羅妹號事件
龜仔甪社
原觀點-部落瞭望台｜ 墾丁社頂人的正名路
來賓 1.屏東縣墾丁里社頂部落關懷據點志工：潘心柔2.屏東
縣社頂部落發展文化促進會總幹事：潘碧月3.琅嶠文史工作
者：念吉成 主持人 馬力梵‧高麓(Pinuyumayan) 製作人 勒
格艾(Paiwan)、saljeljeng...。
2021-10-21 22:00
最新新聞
■ ■ ■ ■
▶ _TASK GOAL_
Reproduce the data in full, exactly.

▶ _SOLVED PROBLEM_
羅妹號事件
龜仔甪社
原觀點-部落瞭望台｜ 墾丁社頂人的正名路
來賓 1.屏東縣墾丁里社頂部落關懷據點志工：潘心柔2.屏東
縣社頂部落發展文化促進會總幹事：潘碧月3.琅嶠文史工作
者：念吉成 主持人 馬力梵‧高麓(Pinuyumayan) 製作人 勒
格艾(Paiwan)、saljeljeng...。
2021-10-21 22:00
最新新聞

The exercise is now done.